Some SIDS babies are so young when they die that family members and friends never had a chance to welcome them. They may have missed sharing the parents' excitement over the birth and affirming the child's existence. Many individuals do not understand the depth of parental attachment to a very young child. Bereaved SIDS parents should not be made to feel that others don't want to hear them, that others won't permit them to openly grieve.
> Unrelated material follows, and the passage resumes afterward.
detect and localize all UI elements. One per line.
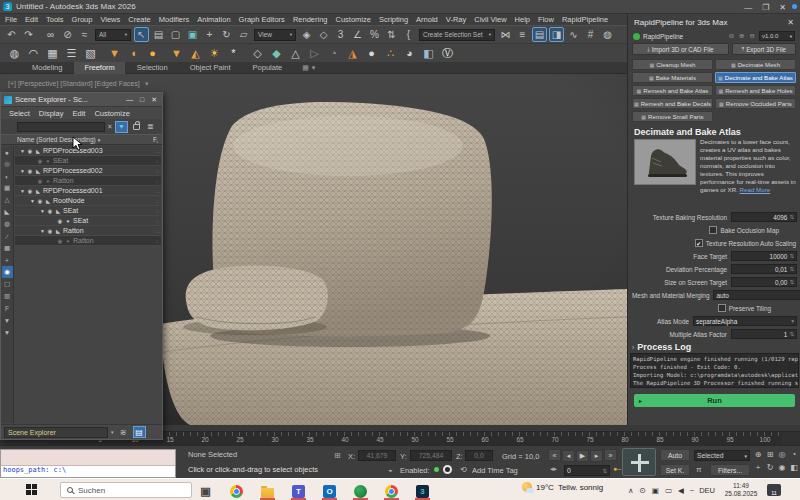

The parents of SIDS babies want their child's short life to matter not only to them, but to their families and friends, to the others in their "circle of concern," to the world.

The dynamics of a SIDS loss [mean]...there is no chance to say goodbye to the infant or to absorb the reality of the loss gradually over time; the unexpected loss so overwhelms people that it reduces their functioning and compromises their recovery...The physical and emotional shock of the infant's death undermines the [parents'] capacity for regaining a feeling of security; the SIDS loss evokes particularly problematic grief reactions, such as the abrupt severing of the mother and father infant bond. - RANDO 1986, 166


Judy Roenke said...

Thank you for posting this. I have been reading your blog daily. My thoughts are with you as you go through this.

marirob said...

Abby, I just wanted to tell you that not a day, an hour goes by without thinking about you, Ted and Maxie. I don't comment as much as I should, mainly because most times I don't know what to say, but I've learned from another friend that the most important thing to do is listen when one has been through grief like you have. And I am here, reading and listening. I smile when I see Maxie's photos and I tear up hearing your sorrow. I say a little prayer for your family every night and I read Good Night Moon to Julia and always end with "Good Night Maxie!" I've realized after reading your post today (which was really informative, thank you for posting it) that I'm trying to keep Maxie alive in our own way, even though we never met him. Ok, enough babbling on my end. Just know there are people who love you and who are listening to you.

Jessica said...

I am so sorry that you need to continually explain and validate your grief and your grieving process. I hope that this post will prove helpful to your "circle of concern" as well as to all the Anonymous folk out there. You should not have to defend your grief, your process, your journey, none of it. I'm sorry that in the midst of the absolute WORST thing that could ever happen to a person, you have to take time and energy to defend your words and your feelings. Most of all, I'm sorry that Maxie is gone. I'm sorry you have to have this blog in the first place. I'm sorry that slideshow runs in your head all the time and that your arms continually feel empty. It's just wrong. Unfair and wrong. I am so, so sorry for the devastating loss of your beautiful boy and this awful journey that you and Teddy are on. I love you both very much. Sweet Maxie is very missed and is always in my heart. xo

robyn said...

thank you for sharing that abby and thank you for what you share with us everyday. as jessica said above, you should not have to defend your grief and i am sorry that people out there have made you feel that way. i love you, ted and maxie very much and am so sorry he is no longer here for you to hug, kiss and love.

Rebecca said...

I have dealt with all sorts. Some of the ones that got to me the most in the beginning were the ones that repeated things back to me in a way to validate them. Like, "Well, of course you're sad. You lost your son and you're going through the grieving process right now." At the time, that bugged me. I KNEW I lost my son. But thanks for pointing that out to me. (I had a lot of anger and frustration in the beginning. As opposed to now when it's just anger. :)

Anonymous said...

What strikes me about this is why anyone would need to do research to understand that parents love their children and are devastated when their children die. What could possibly be more obvious?